Made from organic cotton and beeswax, the waxy cloth is quite tacky and warms into position with the heat of your hands as you seal it onto itself, onto a bowl, or onto the skin of a vegetable, Tasci explains.
“Generally, they last for around a year, and a quick rinse between uses will keep them clean,” she says. “Beeswax has natural preservative qualities, so not only do they remove the need for pesky plastics, but they’ll also help your food stay fresher for longer. Win-win.”
With a little bit of care, you can extend the life of your beeswax wraps. “If your beeswax wrap is looking a little tired, recondition it by laying it out in the sun for a half-hour, or giving it a blast with a hairdryer on high if it’s a cloudy day.”
Ahead, Tasci shares four ways to use beeswax wraps.
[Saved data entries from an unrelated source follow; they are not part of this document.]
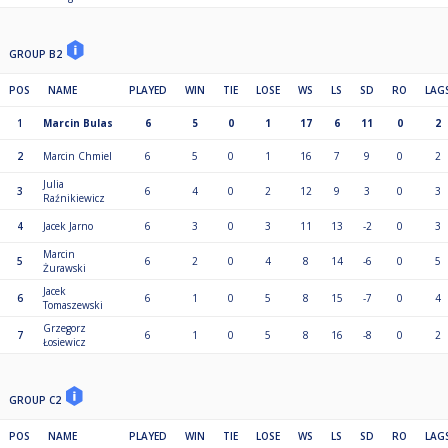
GROUP B2
POS
NAME
PLAYED
WIN
TIE
LOSE
WS
LS
SD
RO
LAG
1
Marcin Bulas
6
5
0
1
17
6
11
0
2
2
Marcin Chmiel
6
5
0
1
16
7
9
0
2
Julia
3
6
4
0
2
12
9
3
0
3
Raźnikiewicz
4
Jacek Jarno
6
3
0
3
11
13
-2
0
3
Marcin
5
6
2
0
4
8
14
-6
0
5
Żurawski
Jacek
6
6
1
0
5
8
15
-7
0
4
Tomaszewski
Grzegorz
7
6
1
0
5
8
16
-8
0
2
Łosiewicz
GROUP C2
POS
NAME
PLAYED
WIN
TIE
LOSE
WS
LS
SD
RO
LAG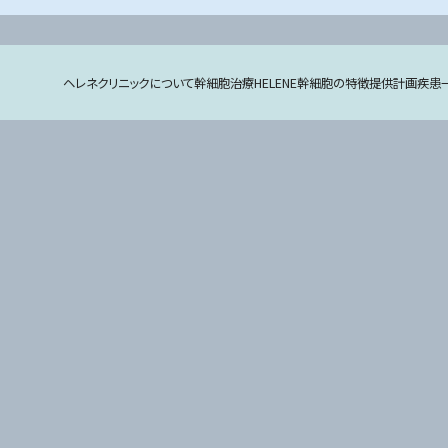
ヘレネクリニックについて
幹細胞治療
HELENE幹細胞の特徴
提供計画
疾患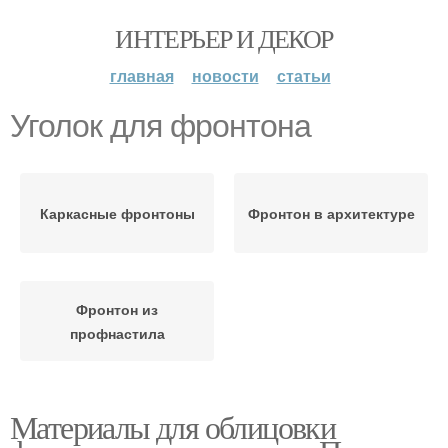
ИНТЕРЬЕР И ДЕКОР
главная
новости
статьи
Уголок для фронтона
Каркасные фронтоны
Фронтон в архитектуре
Фронтон из
профнастила
Материалы для облицовки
Wrap Sandwiches for School or Work
“Whether for school or work, beeswax wraps keep sandwiches tucked up nice and tight, so they won’t fall apart when a school bag is slung onto the ground, or a lunchbox is thrown into your work fridge.
“Even better, a single large beeswax wrap can replace a whole year’s worth of sandwich bags, plastic wrap or foil. That’s 250 plastic sandwich bags that won’t end up in landfill.”
Keep That Half-Eaten Fruit Fresh for Longer
“We’ve all been there, finding an avocado half which has been lurking in the fridge and turned a suspicious shade of brown. Wrap your avocado half in a beeswax wrap, and it will act exactly like a fruit skin, meaning the avocado can keep breathing (but not sweating).
“We’ve had people tell us a week later that their avocados are still fresh. Those bees really were onto something when they stored their food in wax.”
Stash Cut Veggies in the Fridge
“An extra-large beeswax wrap folded in half and made into a neat bag makes the perfect spot to store that half zucchini or cucumber, cut capsicum, half-onion and a few random mushrooms after making a stir fry or salad. Sealing them up ensures that they won’t dry out and go wrinkly, nor will they be forgotten in the bottom of the crisper.
“Next time you’re preparing a meal you’ll be able to pull everything that needs eating out in one go. It’s a top way to remember everything that needs to be used up from the veggie drawer.”
Dress Up Salads
“Not only do beeswax wraps help the planet, but they also look beautiful, too. Inspire your friends to make better choices for the earth by turning up with your salad bowl looking gorgeous, covered with an arty wrap designed by a talented Australian artist. It’ll look great, and your salad will be extra fresh, as beeswax wraps seal nicely onto wood and plastic.”